How is it possible to apply equations that aren’t solved mathematically? It isn’t as strange as it may sound. There are ways of simulating solutions by a computer, but only up to a certain limit. Although these numerical calculations may be perfectly sufficient for solving particular physical problems, they tell us nothing about how the equations act everywhere and at all times. In order to understand their complete behaviour, we need a rigorous mathematical proof.
What makes the Navier-Stokes equations so difficult to solve?
- They have a term that is non-linear. The problem is that, given some initial conditions, we don’t know if the equation system has a solution at all times. Could it be so that there is a time at which the solutions become unbounded?
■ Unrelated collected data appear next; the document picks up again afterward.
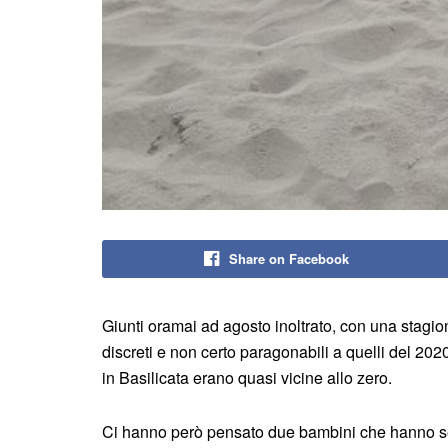
Share on Facebook
Giunti oramai ad agosto inoltrato, con una stagio
discreti e non certo paragonabili a quelli del 202
in Basilicata erano quasi vicine allo zero.
Ci hanno però pensato due bambini che hanno se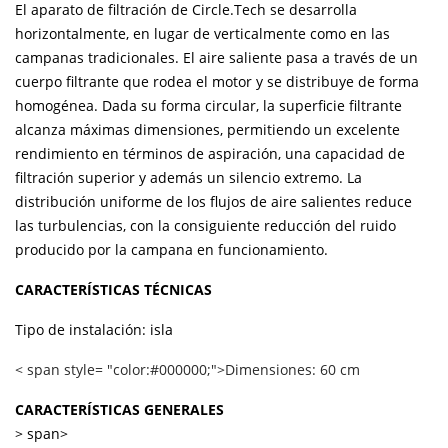
El aparato de filtración de Circle.Tech se desarrolla
horizontalmente, en lugar de verticalmente como en las
campanas tradicionales. El aire saliente pasa a través de un
cuerpo filtrante que rodea el motor y se distribuye de forma
homogénea. Dada su forma circular, la superficie filtrante
alcanza máximas dimensiones, permitiendo un excelente
rendimiento en términos de aspiración, una capacidad de
filtración superior y además un silencio extremo. La
distribución uniforme de los flujos de aire salientes reduce
las turbulencias, con la consiguiente reducción del ruido
producido por la campana en funcionamiento.
CARACTERÍSTICAS TÉCNICAS
Tipo de instalación: isla
< span style= "color:#000000;">Dimensiones: 60 cm
CARACTERÍSTICAS GENERALES
> span>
Translated to physics, the equation system describes flow of a liquid. Flow depends on the pressure and the velocity of the liquid, both of which vary over time. The initial condition is the velocity and the pressure that the liquid has at an initial point, i.e. when time is equal to zero. So, the question is: Will the flow always be smooth, or will there be a point in time when it explodes? In other words, is there an initial velocity for which the energy will be unlimited?
Denis Gaidashev says that many mathematicians have tried to solve the problem, but still, no one has managed to reach all the way to the answer. Even though many of those attempts have lead to calculations that could not be completed, some of them have interesting aspects that could be helpful in finding a solution.
- One of the most prominent mathematicians right now, Yakov Sinai, has proposed a new method, using something called renormalization. Renormalization means that we introduce an operator that relates solutions for a later point in time to a solution for a previous point. Sinai and his collaborators haven’t managed to solve the problem analytically, it was again very difficult. Now, what we are suggesting is to try to use computer aided proofs, as we do in our research group, CAPA, says Denis Gaidashev.
Does it mean that the part processed by the computer would be impossible for a human to calculate?
- Exactly. Some calculations would take a great amount of time, or they are simply impossible for a human to do. But today, there are techniques for programming proofs on a computer. What we plan to do is to implement a renormalization scheme on the computer and make it perform the difficult calculations for us.
How long will it take?
- Maybe two to four years.
Thanks to a new investment in Swedish mathematical research, Denis Gaidashev has received funds to hire a postdoctoral researcher to help him tackle the problem. So far, he has no particular person in mind, but it must be someone who can understand both renormalization and computer proofs.
Denis Gaidashev and the new post doctor will begin the search by making experiments with numerical simulations. If this gives results, it will be an indication that the problem can be solved in the way that he has intended.
- The simulations will operate within the framework of techniques that Yakov Sinai and his collaborators have proposed. We will not only take the system of equations and put it into a computer and see what it gives. No, we’ll have to program the renormalization operators and implement the whole technique.
Why did you choose this problem?
- Maybe because I have experience in renormalization and computer aided proofs. And I think that our group, CAPA, has a rather privileged opportunity to solve the problem in this way. There aren’t many specialists in the world who have the knowledge of both techniques, but we do.
What will it mean for mathematics if you manage to solve the problem?
- First, I’d like to say that it's pretty optimistic to say that we can solve it. But if we do, I expect that some would rather like to see an analytical evidence, and maybe they won’t think that a computer aided proof could tell us much about the mathematical structure. On the other hand, just to answer the question if there are initial conditions for which energy is unlimited in finite time would be a success.
Denis Gaidashev thinks the answer to that question is yes. What it will mean for other disciplines if he succeeds is hard to predict. Hopefully, we’ll see in a few years.